Poetry / Becoming an Ancestor

“The poems in Becoming an Ancestor begin in autobiography, move into history, and branch backward and forward through genealogy, offering instruction on the natural world along the way. Lucille Lang Day recreates her ancestors with scrupulous detail and often stunning images until her poems read like the history of anyone “born of the myths of Europe/and North America.” These myths propel Day to tell us of migrations, mutations, secrets, heartbreak, disappointments, defiance, death, and resilience—in other words, of life in all its complexity as she shows us all “which way is home” in our shared fate of becoming ancestors.”
— Lynne Knight, author of Again

“Soulfully thrilling, the poems in Becoming an Ancestor constitute—historically, geographically, emotionally, caringly—a mindful poet’s family picture album. Following centuries of fateful migrations, Lucille Lang Day becomes the California teller of tales that wow us with her own intimate versions of how need, time and again, restores our lives to living streams of love.”
— Al Young, California Poet Laureate Emeritus

“At the poetic heart of Lucille Lang Day’s Becoming an Ancestor is a series of vivid historical poems starting in the early 1600s when 13-year-old Elizabeth sails to Plymouth on the Mayflower.

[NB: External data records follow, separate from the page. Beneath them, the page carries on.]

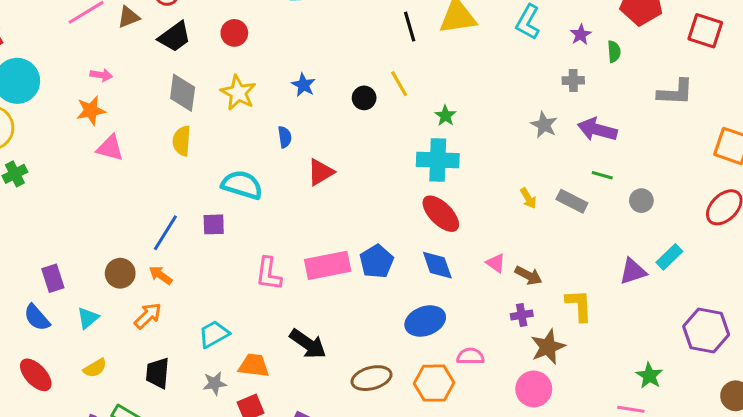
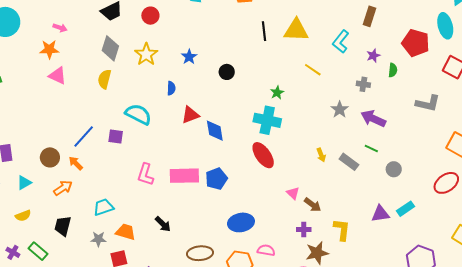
yellow line: (399, 84) -> (313, 70), moved, turned -36
blue diamond: (437, 265) -> (215, 131), moved
black arrow: (308, 344) -> (163, 224), size x0.7

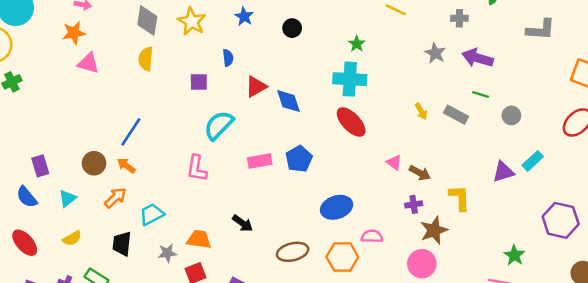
cyan semicircle: (138, 114) -> (219, 125), moved, turned -64
purple square: (116, 137) -> (199, 82), moved
pink L-shape: (145, 174) -> (197, 168), moved
pink rectangle: (184, 176) -> (260, 161), size x0.7
cyan trapezoid: (103, 207) -> (152, 214), moved

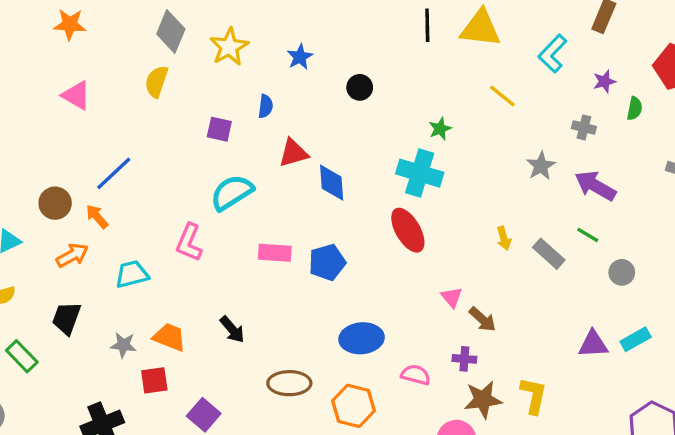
pink triangle: (88, 63) -> (76, 95), moved
yellow L-shape: (460, 198) -> (534, 396), moved
cyan trapezoid: (152, 214) -> (132, 274), moved
pink semicircle: (372, 236) -> (416, 375), moved

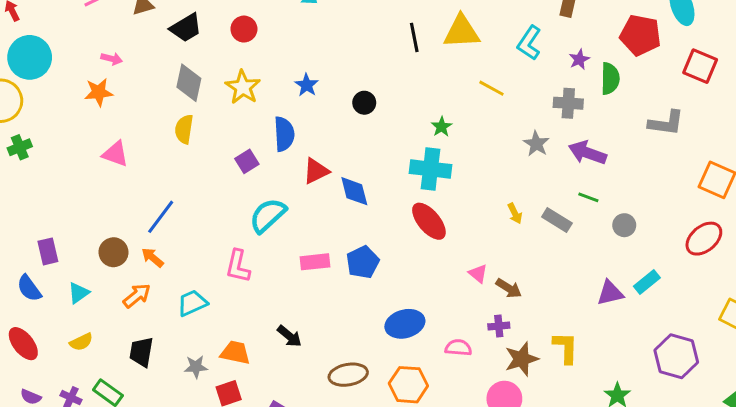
blue semicircle: (266, 106) -> (284, 134), size x1.6
green semicircle: (635, 108) -> (610, 79), size x1.5
gray cross: (584, 127) -> (568, 103), size x1.4
purple square: (219, 129) -> (247, 161), turned -35

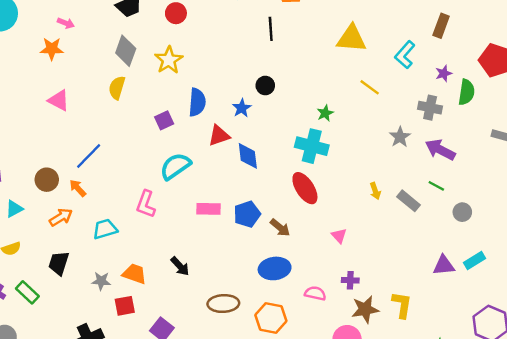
black line: (414, 37) -> (271, 29), moved
blue star: (307, 85) -> (242, 108), moved
brown arrow: (509, 288) -> (280, 228), moved

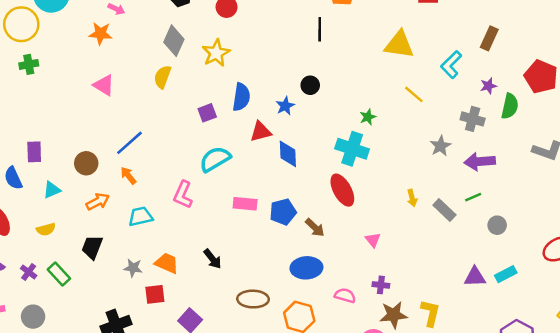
purple arrow: (440, 150) -> (480, 162), turned -36
green line: (436, 186) -> (473, 197), turned -56
orange arrow: (78, 188) -> (128, 176), moved

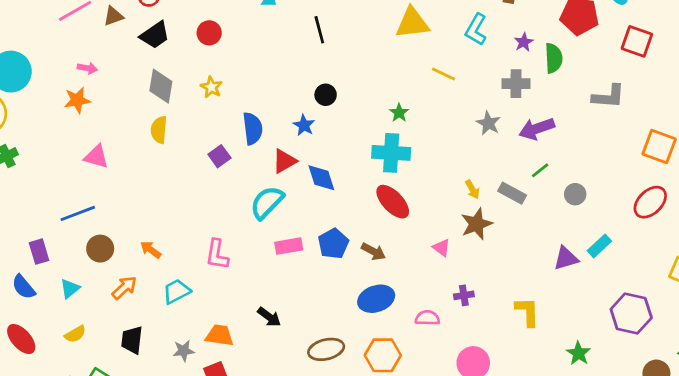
yellow star: (216, 53) -> (211, 87), size x0.7
blue line: (130, 143) -> (78, 213), moved, turned 36
cyan semicircle: (215, 159) -> (267, 202), moved
brown star: (394, 315) -> (476, 224), moved

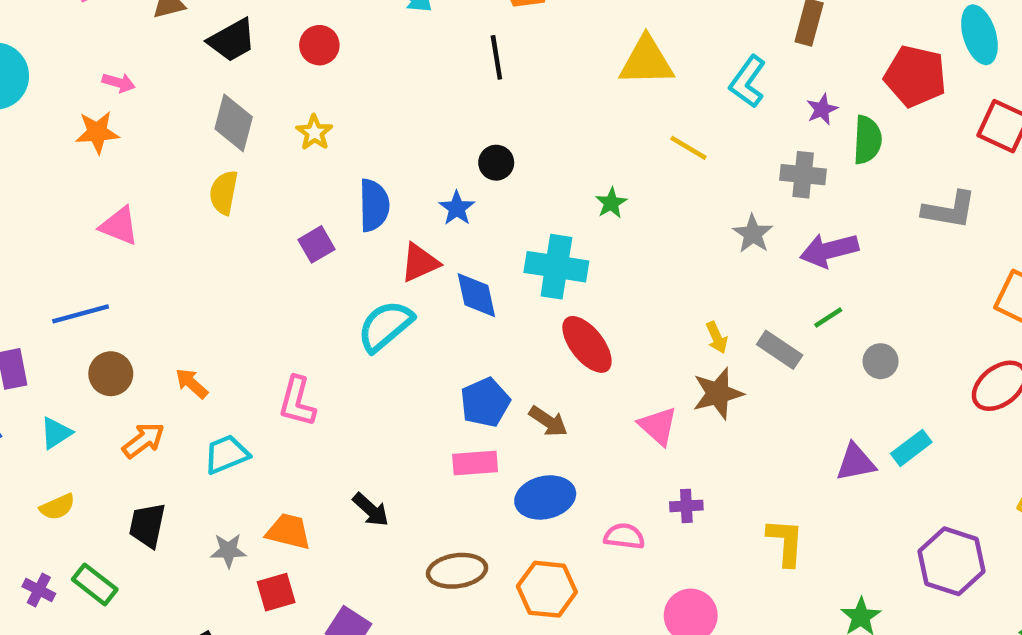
cyan cross: (391, 153) -> (556, 267), moved
pink rectangle: (289, 246) -> (475, 463), moved
pink triangle: (441, 248) -> (658, 426), size x1.4

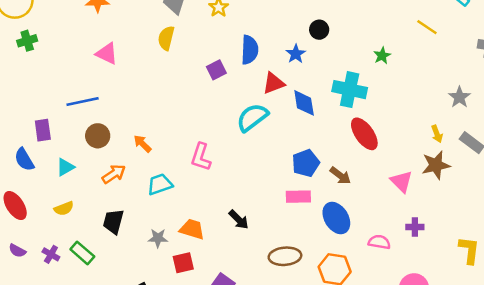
gray star: (753, 234) -> (459, 97), moved
blue ellipse: (545, 497) -> (336, 218), turned 68

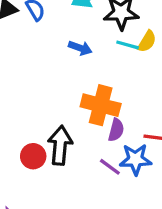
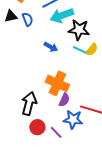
red circle: (33, 156) -> (37, 127), moved
purple line: (110, 167) -> (56, 132), moved

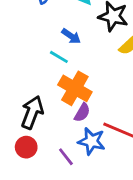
cyan line: (80, 50) -> (59, 57), moved
red circle: (37, 127) -> (26, 147), moved

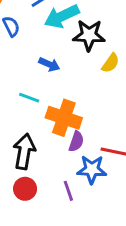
cyan line: (59, 57) -> (29, 98), moved
purple line: (66, 157) -> (68, 191), turned 30

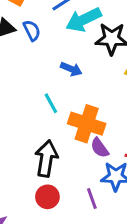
cyan line: (29, 98) -> (51, 103), turned 42
purple semicircle: (76, 141) -> (100, 148), turned 126

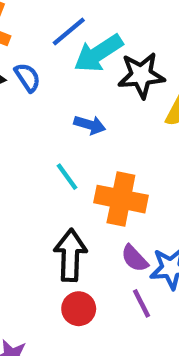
purple semicircle: (100, 148) -> (135, 258), moved

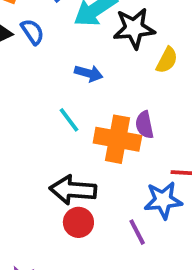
black arrow: (70, 255) -> (73, 190), turned -87
purple semicircle: (135, 258) -> (144, 125), moved, turned 32
red circle: (79, 309) -> (78, 222), moved

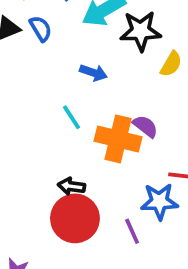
purple semicircle: (144, 125) -> (145, 126), turned 136
black arrow: (73, 190) -> (71, 186), size x0.6
red circle: (78, 222) -> (75, 218), size x1.6

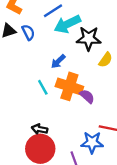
blue arrow: (93, 73) -> (58, 61), turned 112
orange cross: (118, 139) -> (69, 86), moved

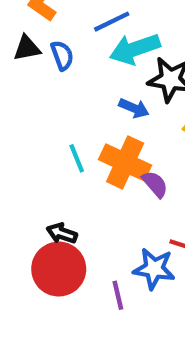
blue arrow: (58, 61) -> (134, 108), moved, turned -119

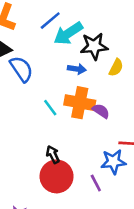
blue semicircle: (62, 55) -> (21, 69), moved, size x1.5
black arrow: (62, 233) -> (53, 155), turned 60

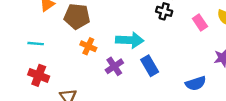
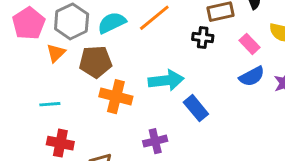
orange cross: (88, 46) -> (116, 97), size x1.5
purple cross: (114, 66) -> (155, 141), moved, turned 30
blue semicircle: (196, 83) -> (252, 76), moved

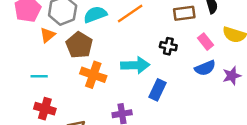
black cross: (203, 37) -> (168, 46), moved
brown pentagon: (96, 62) -> (79, 45), turned 30
blue rectangle: (196, 108) -> (158, 90), turned 60

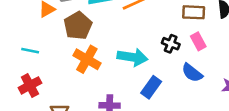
pink rectangle: (206, 42) -> (198, 41), moved
blue semicircle: (205, 68) -> (192, 73), moved, turned 50
red cross: (45, 109) -> (30, 85), turned 35

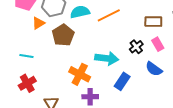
black cross: (171, 44) -> (136, 47), turned 32
orange cross: (87, 59) -> (80, 74), moved

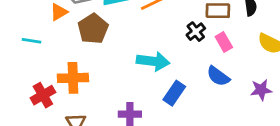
black cross: (136, 47) -> (196, 32), moved
cyan line: (26, 56) -> (31, 41), moved
orange cross: (80, 74) -> (73, 78), moved, turned -30

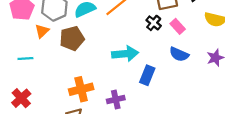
brown pentagon: (93, 29) -> (72, 38), turned 30
orange cross: (73, 78) -> (81, 89), moved
red cross: (43, 95) -> (21, 98), moved

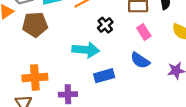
black cross: (154, 23) -> (105, 25), moved
blue rectangle: (147, 75) -> (104, 76), turned 42

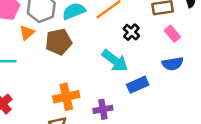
cyan arrow: (86, 50) -> (115, 61), turned 40
blue semicircle: (140, 60) -> (173, 64), turned -36

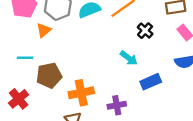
brown pentagon: (59, 42) -> (49, 75), moved
cyan arrow: (115, 61) -> (129, 58), size x0.7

Rowland is in the Gold Rush, Nathan in the Union Army. Old maid Angenette has an out-of-wedlock baby with a Wampanoag Indian. The ancestors tell Day, “Welcome home. The elders have been waiting for you./Listen to their drums, the beat/of your own heart.” As the poet comes closer to becoming an ancestor herself, she details her losses and her fears, and she worries whether she is creating a masterpiece or an old pot. Read this old pot, and you will find the hand of a master.”
— Penelope Scambly Schott, author of Lillie Was a Goddess, Lillie Was a Whore

“Becoming an Ancestor carries us from the very beginning of this great clock-universe through human migrations to the bitter end, where however a horned lark is singing beside a field of silver hairgrass in winter. When this confluence produces Lucille Lang Day, who sings the world as both a family member and a scientist, and her daughters and grandchildren, they appear in the life-lines of her poems both as the homecoming of historical pilgrimages and as intertwining swirls of DNA. Here too the endings can be bitter as family members slip away. But the music of her poetry remains.”